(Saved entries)
========
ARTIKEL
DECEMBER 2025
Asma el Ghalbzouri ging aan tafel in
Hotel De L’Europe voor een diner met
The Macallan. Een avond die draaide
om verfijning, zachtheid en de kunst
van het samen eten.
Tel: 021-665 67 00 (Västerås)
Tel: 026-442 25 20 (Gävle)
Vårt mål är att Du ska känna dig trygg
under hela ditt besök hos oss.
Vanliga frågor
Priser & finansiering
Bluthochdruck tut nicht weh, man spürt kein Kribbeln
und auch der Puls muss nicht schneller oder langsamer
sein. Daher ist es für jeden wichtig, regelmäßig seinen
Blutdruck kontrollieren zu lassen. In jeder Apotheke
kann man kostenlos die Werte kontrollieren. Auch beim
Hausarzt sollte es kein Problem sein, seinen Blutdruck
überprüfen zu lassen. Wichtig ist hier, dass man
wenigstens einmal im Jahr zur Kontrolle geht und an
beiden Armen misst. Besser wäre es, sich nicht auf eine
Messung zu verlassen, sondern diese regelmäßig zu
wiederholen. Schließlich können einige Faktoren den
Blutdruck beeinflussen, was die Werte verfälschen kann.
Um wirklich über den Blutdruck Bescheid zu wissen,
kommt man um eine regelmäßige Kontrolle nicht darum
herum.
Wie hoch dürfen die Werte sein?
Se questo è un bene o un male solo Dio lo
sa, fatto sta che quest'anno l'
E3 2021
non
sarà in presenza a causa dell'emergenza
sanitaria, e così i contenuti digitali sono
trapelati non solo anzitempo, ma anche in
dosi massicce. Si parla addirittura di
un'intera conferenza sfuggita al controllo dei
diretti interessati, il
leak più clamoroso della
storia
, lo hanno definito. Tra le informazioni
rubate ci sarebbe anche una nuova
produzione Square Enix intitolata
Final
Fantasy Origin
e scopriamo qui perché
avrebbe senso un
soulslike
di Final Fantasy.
========
> [Instructions for the task]:
Across the entries above, how many lines include the word "solo"? Give only the number.

> [Task solution]:
2